Considering the 90-day investment horizon China Fund is expected to generate 1.86 times more return on investment than Morgan Stanley. However, China Fund is 1.86 times more volatile than Morgan Stanley India. It trades about 0.11 of its potential returns per unit of risk. Morgan Stanley India is currently generating about -0.09 per unit of risk. If you would invest  1,203  in China Fund on December 21, 2024 and sell it today you would earn a total of  137.00  from holding China Fund or generate 11.39% return on investment over 90 days.
Time Period3 Months [change]
DirectionMoves Against 
StrengthWeak
Accuracy100.0%
ValuesDaily Returns

China Fund  vs.  Morgan Stanley India

 Performance 
       Timeline  
China Fund 

Risk-Adjusted Performance

OK

 
Weak
 
Strong
Compared to the overall equity markets, risk-adjusted returns on investments in China Fund are ranked lower than 8 (%) of all funds and portfolios of funds over the last 90 days. In spite of very fragile technical indicators, China Fund may actually be approaching a critical reversion point that can send shares even higher in April 2025.
Morgan Stanley India 

Risk-Adjusted Performance

Very Weak

 
Weak
 
Strong
Over the last 90 days Morgan Stanley India has generated negative risk-adjusted returns adding no value to fund investors. Despite nearly stable forward indicators, Morgan Stanley is not utilizing all of its potentials. The latest stock price disturbance, may contribute to mid-run losses for the stockholders.

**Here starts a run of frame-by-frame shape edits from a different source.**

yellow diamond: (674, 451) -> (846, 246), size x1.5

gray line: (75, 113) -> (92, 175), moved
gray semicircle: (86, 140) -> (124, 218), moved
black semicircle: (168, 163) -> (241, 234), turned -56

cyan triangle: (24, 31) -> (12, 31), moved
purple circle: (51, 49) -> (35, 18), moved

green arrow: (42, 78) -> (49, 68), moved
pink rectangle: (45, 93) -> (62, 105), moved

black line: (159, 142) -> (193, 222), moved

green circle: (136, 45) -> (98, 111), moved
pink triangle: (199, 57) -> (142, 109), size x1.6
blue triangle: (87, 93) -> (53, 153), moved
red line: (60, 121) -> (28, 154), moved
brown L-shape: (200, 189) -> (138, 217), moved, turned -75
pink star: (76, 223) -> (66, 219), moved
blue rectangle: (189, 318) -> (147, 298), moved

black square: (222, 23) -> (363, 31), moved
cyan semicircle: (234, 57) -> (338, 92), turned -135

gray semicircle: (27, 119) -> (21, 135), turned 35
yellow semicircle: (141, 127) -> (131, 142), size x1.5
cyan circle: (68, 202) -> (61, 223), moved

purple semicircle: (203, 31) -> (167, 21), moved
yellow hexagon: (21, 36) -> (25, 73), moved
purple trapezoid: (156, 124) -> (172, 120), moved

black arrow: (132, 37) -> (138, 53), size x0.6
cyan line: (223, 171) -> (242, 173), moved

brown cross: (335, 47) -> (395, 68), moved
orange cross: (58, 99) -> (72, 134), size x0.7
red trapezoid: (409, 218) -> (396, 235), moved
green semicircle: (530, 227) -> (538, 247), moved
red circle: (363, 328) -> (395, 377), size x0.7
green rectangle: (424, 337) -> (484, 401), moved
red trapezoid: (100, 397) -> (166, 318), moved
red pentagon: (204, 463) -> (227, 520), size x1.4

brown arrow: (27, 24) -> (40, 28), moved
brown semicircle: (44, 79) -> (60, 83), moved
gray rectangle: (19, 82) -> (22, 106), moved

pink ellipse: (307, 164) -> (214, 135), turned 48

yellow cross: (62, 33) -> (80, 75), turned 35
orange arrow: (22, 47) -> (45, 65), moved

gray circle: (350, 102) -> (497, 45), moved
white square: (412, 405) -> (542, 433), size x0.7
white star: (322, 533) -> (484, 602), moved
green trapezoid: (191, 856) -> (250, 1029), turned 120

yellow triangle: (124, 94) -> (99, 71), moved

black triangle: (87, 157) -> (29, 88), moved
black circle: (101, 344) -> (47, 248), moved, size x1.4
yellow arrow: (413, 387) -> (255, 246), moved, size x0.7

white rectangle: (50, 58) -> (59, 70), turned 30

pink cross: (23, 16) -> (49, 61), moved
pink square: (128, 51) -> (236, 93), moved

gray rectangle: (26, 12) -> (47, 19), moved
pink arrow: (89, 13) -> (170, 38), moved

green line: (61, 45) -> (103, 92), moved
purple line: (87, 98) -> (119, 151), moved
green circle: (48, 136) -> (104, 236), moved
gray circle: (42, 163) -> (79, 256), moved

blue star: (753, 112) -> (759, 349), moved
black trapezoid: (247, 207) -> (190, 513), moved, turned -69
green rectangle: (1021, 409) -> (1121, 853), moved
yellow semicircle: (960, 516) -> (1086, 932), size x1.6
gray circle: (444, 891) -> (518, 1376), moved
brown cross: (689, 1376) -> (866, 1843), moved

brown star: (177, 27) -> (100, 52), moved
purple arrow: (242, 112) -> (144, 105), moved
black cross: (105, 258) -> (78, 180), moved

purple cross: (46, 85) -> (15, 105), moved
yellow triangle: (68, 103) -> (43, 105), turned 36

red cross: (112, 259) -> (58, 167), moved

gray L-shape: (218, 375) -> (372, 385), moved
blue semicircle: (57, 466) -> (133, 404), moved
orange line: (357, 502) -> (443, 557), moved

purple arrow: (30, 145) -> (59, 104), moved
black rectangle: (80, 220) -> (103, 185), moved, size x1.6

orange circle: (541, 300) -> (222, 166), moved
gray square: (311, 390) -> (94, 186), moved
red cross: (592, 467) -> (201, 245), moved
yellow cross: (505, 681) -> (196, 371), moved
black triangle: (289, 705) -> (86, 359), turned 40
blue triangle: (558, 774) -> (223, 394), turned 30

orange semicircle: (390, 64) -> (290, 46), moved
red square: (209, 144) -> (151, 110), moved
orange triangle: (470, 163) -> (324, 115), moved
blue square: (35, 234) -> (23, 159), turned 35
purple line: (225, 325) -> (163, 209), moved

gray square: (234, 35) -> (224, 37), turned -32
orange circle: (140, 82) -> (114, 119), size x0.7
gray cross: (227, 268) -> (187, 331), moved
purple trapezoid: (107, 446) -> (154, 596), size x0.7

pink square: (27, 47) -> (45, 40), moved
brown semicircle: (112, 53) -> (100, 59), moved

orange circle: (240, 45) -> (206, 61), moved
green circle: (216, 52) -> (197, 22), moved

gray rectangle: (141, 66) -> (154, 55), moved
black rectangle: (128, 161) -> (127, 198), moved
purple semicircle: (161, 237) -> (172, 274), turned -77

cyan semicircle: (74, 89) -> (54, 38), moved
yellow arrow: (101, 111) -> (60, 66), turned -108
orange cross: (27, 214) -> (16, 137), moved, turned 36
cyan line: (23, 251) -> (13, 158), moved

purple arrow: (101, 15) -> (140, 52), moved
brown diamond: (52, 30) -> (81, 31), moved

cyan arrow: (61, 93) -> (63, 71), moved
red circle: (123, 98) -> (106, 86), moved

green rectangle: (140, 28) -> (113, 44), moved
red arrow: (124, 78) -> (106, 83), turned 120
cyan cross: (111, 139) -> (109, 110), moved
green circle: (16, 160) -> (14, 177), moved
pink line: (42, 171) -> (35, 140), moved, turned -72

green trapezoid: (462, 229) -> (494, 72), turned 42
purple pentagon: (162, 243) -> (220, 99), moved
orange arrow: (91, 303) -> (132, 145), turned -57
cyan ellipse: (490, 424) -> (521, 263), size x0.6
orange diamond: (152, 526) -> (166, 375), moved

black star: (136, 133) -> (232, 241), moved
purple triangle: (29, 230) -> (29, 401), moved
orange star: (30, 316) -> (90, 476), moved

China Fund and Morgan Stanley Volatility Contrast

   Predicted Return Density   
       Returns  

Pair Trading with China Fund and Morgan Stanley

The main advantage of trading using opposite China Fund and Morgan Stanley positions is that it hedges away some unsystematic risk. Because of two separate transactions, even if China Fund position performs unexpectedly, Morgan Stanley can make up some of the losses. Pair trading also minimizes risk from directional movements in the market. For example, if an entire industry or sector drops because of unexpected headlines, the short position in Morgan Stanley will offset losses from the drop in Morgan Stanley's long position.
The idea behind China Fund and Morgan Stanley India pairs trading is to make the combined position market-neutral, meaning the overall market's direction will not affect its win or loss (or potential downside or upside). This can be achieved by designing a pairs trade with two highly correlated stocks or equities that operate in a similar space or sector, making it possible to obtain profits through simple and relatively low-risk investment.
Check out your portfolio center.
Note that this page's information should be used as a complementary analysis to find the right mix of equity instruments to add to your existing portfolios or create a brand new portfolio. You can also try the Watchlist Optimization module to optimize watchlists to build efficient portfolios or rebalance existing positions based on the mean-variance optimization algorithm.